Charlotte Sawyer. C’est assez simple à comprendre, POTUS, vilain populiste, n’est pas raciste pour un sou. Il a donc aidé les Américains, pauvres et moins pauvres, du mieux possible, et sans distinction de race, de religion ou de couleur.

Pas du tout la tasse de thé de David Duke, vous vous en doutez bien.

Et, ça n’est pas la Convention Républicaine avec le discours du Sénateur Timothy E. Tim Scott, de Caroline du Sud, qui a pu faire tourner casaque aux ségrégationnistes. Très présidentiel.

Jacques Borde. Eber Haddad de noter que « Lui et Nikki Haley sont, sans aucun doute, les favoris pour 2024. Il représente avec elle, et bien d’autres, l’avenir du Parti Républicain qui sera Noir, Hispanique et donc en grande partie ethnique. À noter aussi un magnifique discours, lui aussi très émouvant, de Maximo Alvarez, un homme d’affaire cubain américain qui s’est sauvé de Cuba sur un canot pneumatique ».

Charlotte Sawyer. En fait, jamais un candidat républicain n’a autant séduit ce que vous appelez les minorités visibles.

| Q. Un site avait Trump donné gagnant en novembre 2020 ?

Charlotte Sawyer. Tout à fait, il s’agissait d’une modélisation de Helmut Northpol, qui avait annoncé l’élection de Trump en 2016, alors que toute la presse mondiale, annonçait sa défaite.

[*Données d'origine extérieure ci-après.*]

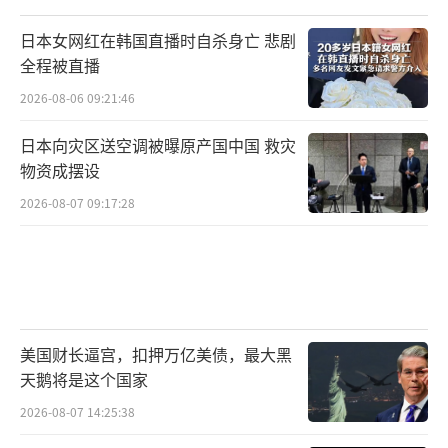
日本女网红在韩国直播时自杀身亡 悲剧
全程被直播
2026-08-06 09:21:46
日本向灾区送空调被曝原产国中国 救灾
物资成摆设
2026-08-07 09:17:28
美国财长逼宫，扣押万亿美债，最大黑
天鹅将是这个国家
2026-08-07 14:25:38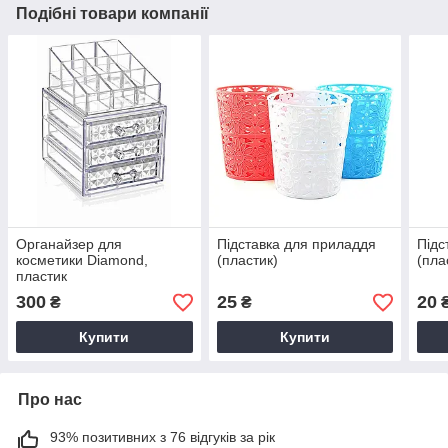
Подібні товари компанії
Органайзер для
Підставка для приладдя
Підс
косметики Diamond,
(пластик)
(пла
пластик
300
25
20
₴
₴
Купити
Купити
Про нас
93% позитивних з 76 відгуків за рік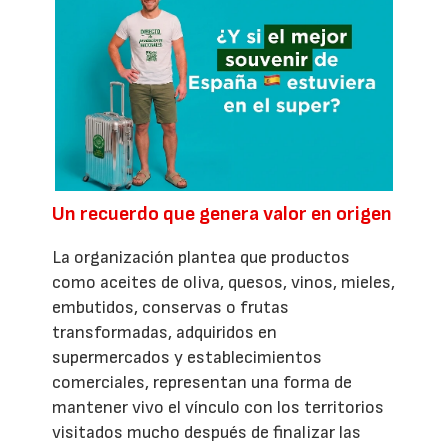
Un recuerdo que genera valor en origen
La organización plantea que productos
como aceites de oliva, quesos, vinos, mieles,
embutidos, conservas o frutas
transformadas, adquiridos en
supermercados y establecimientos
comerciales, representan una forma de
mantener vivo el vínculo con los territorios
visitados mucho después de finalizar las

Là, POTUS est donné pour ravir 362 grands électeurs contre seulement 176 pour Biden. Northpol a prédit la victoire de 24 présidents sur 26. Selon la même étude, on parle de 91% de chances de réélection pour Donald J. Teflon Trump. À rappeler, bien sûr qu’une modélisation n’est pas une élection…

Notes

1 Couper les fonds de forces de police. Jusqu’à parfois les expulser de leurs locaux et les désarmer.
2 Ou Centre national de lutte contre le terrorisme.
3 Film d’Alan Parker qui s’inspire, en partie, des meurtres du Freedom Summer. Trois militants pour les Droits civiques (James Chaney, Andrew Goodman et Michael Schwerner) sont assassinés en juin 1964 dans l’État du Mississippi. Les trois victimes travaillaient pour la campagne appelée Freedom Summer organisée par le Council of Federated Organizations (COFO) afin d’inciter les Afro-Américains à s’inscrire sur les listes électorales.